(Records drawn from a dataset)
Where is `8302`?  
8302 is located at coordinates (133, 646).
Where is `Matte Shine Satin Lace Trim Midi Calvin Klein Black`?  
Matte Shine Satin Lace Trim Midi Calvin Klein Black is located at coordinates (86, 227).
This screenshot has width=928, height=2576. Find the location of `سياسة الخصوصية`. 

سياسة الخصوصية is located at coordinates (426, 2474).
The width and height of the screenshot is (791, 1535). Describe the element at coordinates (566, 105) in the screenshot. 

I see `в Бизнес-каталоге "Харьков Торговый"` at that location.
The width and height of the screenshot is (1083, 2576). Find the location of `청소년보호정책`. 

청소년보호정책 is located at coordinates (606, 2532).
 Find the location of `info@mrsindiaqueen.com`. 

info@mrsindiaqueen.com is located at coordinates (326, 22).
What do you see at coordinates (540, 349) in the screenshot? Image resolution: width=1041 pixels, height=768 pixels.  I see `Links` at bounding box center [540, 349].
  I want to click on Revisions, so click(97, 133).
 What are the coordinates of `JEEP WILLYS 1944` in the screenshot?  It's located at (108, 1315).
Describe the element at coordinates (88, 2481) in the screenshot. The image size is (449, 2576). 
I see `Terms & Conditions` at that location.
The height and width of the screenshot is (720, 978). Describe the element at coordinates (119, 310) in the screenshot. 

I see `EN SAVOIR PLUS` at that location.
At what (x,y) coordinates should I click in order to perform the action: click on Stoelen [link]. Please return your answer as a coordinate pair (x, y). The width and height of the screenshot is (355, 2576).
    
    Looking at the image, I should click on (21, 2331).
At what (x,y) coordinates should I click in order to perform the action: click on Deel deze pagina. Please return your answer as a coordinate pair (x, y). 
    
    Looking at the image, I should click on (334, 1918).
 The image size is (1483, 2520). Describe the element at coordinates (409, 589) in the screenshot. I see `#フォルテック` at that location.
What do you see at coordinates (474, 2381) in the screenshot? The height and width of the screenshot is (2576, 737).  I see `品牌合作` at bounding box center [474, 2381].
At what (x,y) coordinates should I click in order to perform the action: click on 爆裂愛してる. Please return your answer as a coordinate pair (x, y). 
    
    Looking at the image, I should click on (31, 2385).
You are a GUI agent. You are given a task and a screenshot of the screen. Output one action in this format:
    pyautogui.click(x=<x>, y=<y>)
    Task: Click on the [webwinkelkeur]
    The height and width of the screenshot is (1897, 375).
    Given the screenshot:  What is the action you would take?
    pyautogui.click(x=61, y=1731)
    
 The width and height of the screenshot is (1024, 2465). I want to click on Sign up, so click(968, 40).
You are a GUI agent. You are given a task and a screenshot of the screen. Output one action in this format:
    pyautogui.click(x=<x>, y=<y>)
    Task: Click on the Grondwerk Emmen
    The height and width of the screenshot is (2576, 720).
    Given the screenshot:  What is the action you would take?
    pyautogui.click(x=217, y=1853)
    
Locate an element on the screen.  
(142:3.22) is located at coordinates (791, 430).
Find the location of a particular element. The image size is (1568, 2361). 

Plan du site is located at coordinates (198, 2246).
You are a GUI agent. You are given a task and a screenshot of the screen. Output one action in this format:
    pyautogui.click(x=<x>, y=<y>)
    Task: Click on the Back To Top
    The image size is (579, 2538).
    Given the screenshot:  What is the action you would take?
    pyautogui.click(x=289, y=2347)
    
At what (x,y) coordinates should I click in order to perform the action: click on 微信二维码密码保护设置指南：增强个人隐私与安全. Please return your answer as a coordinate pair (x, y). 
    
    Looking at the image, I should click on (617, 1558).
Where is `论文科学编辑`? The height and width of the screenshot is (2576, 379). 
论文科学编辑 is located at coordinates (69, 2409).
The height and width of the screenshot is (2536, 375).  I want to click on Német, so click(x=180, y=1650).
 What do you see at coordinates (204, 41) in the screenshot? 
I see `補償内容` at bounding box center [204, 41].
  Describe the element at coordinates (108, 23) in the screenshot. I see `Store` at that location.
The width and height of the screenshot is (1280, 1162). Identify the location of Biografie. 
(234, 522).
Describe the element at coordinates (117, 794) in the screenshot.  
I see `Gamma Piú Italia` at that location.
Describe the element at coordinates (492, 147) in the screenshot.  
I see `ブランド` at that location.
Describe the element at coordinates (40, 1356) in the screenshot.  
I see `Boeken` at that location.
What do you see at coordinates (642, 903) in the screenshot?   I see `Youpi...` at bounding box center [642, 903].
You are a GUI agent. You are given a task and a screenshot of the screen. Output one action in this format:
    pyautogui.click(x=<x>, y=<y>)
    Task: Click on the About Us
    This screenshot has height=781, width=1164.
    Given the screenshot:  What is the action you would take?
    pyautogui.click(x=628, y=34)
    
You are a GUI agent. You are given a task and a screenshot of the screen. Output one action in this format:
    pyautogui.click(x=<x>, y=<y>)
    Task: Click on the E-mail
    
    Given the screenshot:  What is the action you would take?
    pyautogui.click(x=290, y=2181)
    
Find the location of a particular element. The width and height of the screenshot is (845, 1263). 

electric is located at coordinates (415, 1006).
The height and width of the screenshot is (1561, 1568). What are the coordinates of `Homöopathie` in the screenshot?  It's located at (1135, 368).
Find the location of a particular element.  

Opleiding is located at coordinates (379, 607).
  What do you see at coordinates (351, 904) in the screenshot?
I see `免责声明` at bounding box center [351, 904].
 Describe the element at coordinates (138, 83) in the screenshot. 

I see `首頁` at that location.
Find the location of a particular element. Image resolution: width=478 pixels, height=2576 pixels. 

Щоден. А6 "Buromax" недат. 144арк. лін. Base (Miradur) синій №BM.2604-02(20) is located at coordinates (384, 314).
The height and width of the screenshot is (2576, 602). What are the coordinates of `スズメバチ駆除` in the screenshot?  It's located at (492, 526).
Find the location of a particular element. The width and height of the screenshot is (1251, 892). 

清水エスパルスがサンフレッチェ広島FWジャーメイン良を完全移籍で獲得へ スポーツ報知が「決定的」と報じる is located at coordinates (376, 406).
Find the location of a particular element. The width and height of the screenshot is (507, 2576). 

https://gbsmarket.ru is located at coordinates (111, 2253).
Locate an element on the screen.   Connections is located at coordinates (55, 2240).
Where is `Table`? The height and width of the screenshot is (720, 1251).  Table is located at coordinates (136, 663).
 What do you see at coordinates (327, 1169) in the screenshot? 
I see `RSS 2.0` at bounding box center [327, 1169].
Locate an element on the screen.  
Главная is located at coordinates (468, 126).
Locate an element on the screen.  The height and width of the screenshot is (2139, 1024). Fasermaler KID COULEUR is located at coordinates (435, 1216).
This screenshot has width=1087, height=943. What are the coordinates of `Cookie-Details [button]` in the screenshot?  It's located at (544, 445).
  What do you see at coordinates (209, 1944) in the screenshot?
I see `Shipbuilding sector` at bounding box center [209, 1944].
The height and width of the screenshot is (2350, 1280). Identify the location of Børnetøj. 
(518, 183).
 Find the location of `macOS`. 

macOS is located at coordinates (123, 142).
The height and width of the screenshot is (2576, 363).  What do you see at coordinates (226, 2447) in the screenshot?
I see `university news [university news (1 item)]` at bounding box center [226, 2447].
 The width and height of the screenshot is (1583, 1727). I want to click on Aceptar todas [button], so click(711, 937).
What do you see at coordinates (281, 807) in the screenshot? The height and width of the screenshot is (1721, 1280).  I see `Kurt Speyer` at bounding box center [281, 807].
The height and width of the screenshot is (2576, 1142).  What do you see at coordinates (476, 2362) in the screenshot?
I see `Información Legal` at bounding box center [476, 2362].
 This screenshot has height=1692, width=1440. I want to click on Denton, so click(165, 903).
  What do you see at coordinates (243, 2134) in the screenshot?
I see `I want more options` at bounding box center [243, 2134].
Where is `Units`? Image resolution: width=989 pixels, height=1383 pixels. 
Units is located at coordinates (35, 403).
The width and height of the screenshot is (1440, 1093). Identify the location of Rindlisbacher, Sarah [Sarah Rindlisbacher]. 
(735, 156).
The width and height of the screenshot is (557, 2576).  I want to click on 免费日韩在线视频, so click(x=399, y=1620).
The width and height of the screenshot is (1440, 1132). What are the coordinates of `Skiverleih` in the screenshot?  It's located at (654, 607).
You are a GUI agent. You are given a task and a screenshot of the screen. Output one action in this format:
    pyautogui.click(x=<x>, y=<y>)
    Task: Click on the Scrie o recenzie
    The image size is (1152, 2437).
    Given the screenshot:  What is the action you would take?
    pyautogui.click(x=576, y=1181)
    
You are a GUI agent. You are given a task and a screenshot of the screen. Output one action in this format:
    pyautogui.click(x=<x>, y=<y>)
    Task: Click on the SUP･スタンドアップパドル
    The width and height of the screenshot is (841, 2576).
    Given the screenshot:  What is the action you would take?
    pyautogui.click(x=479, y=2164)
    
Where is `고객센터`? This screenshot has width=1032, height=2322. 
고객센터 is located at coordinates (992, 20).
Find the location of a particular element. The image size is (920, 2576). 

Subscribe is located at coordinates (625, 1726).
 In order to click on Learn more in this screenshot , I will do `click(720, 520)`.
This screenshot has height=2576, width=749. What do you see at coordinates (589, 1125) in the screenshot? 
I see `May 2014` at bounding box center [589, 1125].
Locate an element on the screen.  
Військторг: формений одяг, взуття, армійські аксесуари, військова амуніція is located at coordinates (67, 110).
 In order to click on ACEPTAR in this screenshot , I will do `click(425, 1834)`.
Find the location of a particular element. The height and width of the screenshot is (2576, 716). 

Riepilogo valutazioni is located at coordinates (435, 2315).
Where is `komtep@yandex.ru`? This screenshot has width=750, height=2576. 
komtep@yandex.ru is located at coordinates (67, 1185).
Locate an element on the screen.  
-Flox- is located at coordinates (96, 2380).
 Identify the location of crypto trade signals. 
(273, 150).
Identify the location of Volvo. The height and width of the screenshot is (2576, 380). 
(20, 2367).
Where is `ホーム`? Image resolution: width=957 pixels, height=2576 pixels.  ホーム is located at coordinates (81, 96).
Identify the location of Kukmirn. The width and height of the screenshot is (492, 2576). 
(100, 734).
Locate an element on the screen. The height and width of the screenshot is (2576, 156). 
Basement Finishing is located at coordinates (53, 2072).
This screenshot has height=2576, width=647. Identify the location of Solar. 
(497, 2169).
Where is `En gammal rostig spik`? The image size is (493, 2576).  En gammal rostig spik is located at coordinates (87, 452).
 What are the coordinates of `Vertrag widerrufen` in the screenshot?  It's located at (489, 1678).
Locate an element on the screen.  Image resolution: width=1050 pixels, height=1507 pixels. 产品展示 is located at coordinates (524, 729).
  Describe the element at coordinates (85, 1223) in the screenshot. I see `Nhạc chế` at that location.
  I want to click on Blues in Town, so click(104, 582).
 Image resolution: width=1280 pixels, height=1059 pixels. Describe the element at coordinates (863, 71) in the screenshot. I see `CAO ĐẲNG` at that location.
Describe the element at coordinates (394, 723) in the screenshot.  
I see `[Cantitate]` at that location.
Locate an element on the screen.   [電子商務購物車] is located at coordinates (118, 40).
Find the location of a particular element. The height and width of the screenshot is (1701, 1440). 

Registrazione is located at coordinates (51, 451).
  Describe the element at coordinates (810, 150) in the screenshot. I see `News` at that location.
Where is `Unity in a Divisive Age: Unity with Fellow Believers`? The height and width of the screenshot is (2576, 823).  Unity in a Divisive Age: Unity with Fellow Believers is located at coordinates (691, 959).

- **The problem**
Copy exactly. Start at the line containing "Describe the element at coordinates (394, 723)" and continue through the last line of the records.

- **The answer**
Describe the element at coordinates (394, 723) in the screenshot.  
I see `[Cantitate]` at that location.
Locate an element on the screen.   [電子商務購物車] is located at coordinates (118, 40).
Find the location of a particular element. The height and width of the screenshot is (1701, 1440). 

Registrazione is located at coordinates (51, 451).
  Describe the element at coordinates (810, 150) in the screenshot. I see `News` at that location.
Where is `Unity in a Divisive Age: Unity with Fellow Believers`? The height and width of the screenshot is (2576, 823).  Unity in a Divisive Age: Unity with Fellow Believers is located at coordinates (691, 959).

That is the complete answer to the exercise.